Those in category (a), i.e. people who have been baptised and don't take communion and want baptism for their child and have a credible profession of faith, have become fewer and fewer even in the Highlands, so fewer of those who aren't communicant members will get baptism. People who don't become communicant members are less and less likely to have a credible profession of Christian faith.

Kennedy looks upon baptism as the "outer door" of the visible Kingdom of God, whereas the Lord's Supper is the "inner door" of the visible Kingdom of God.

Here's the book online:-

http://www.archive.org/details/thedaysofthefath00kennuoft

See chapter four for how things were ordered in the Highlands and still will be in many congregations, Although there will be many fewer in category (a).

Some ministers abused it by not seeking a credible profession of faith on the part of those seeking baptism for their children. It also partly depends on how baptismal vows are couched.

---------- Post added at 01:57 AM ---------- Previous post was at 01:30 AM ----------

The Wiki article is simplistic. How many had been saved in a covenantal way as children, maybe before they could remember, and maybe lacked assurance and therefore didn't come to the Lord's Supper ?

The KJV translation of I Corinthians 11:29 is :-

For he that eateth and drinketh unworthily, eateth and drinketh damnation to himself, not discerning the Lord's body. 

I don't know what it was in the Geneva and other translations.

How many weak and gentle minds were intimidated by the word "damnation", if this was in many of the Bibles of the time, even with the explanation and reassurance of their pastors?

I believe that Rutherford and other Lowland ministers of the seventeenth century followed the policy outlined by Kennedy, although things had changed by the nineteenth century at least in the southern part of Scotland.

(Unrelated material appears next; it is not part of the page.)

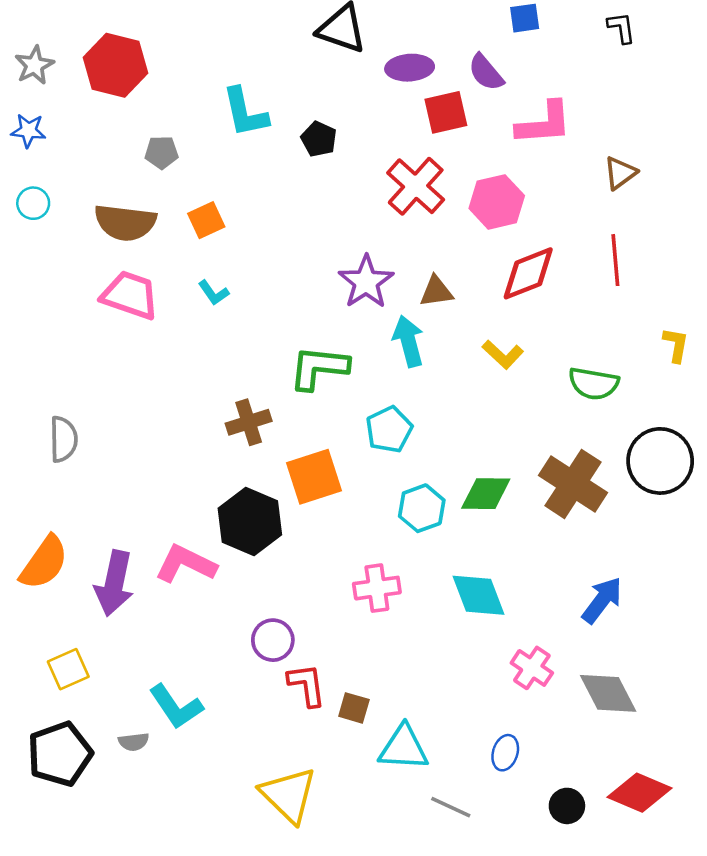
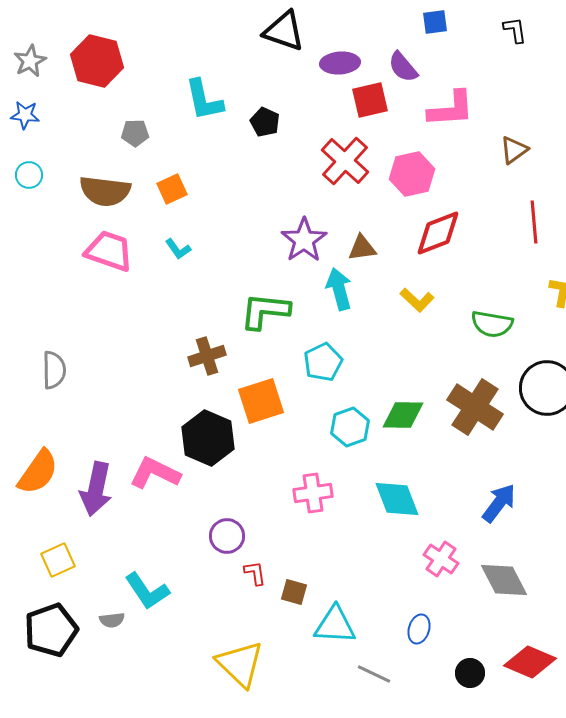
red line: (615, 260) -> (534, 222), moved
red L-shape: (307, 685) -> (255, 573), size x0.7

We know of whole families being circumcised in the Old Covenant before anyone partook of the Passover. And possibly whole families in the NT being baptised before anyone tasted the Supper.


----------



## MW

Richard Tallach said:


> The Wiki article is simplistic.


 
The problem is that denominationalism has raised "church membership" to the functional status of a third sacrament, and many people read the issue through those glasses. In Rutherford's and Kennedy's view, church membership was entailed in the participation of the sacraments, not made a privilege in and of itself.


----------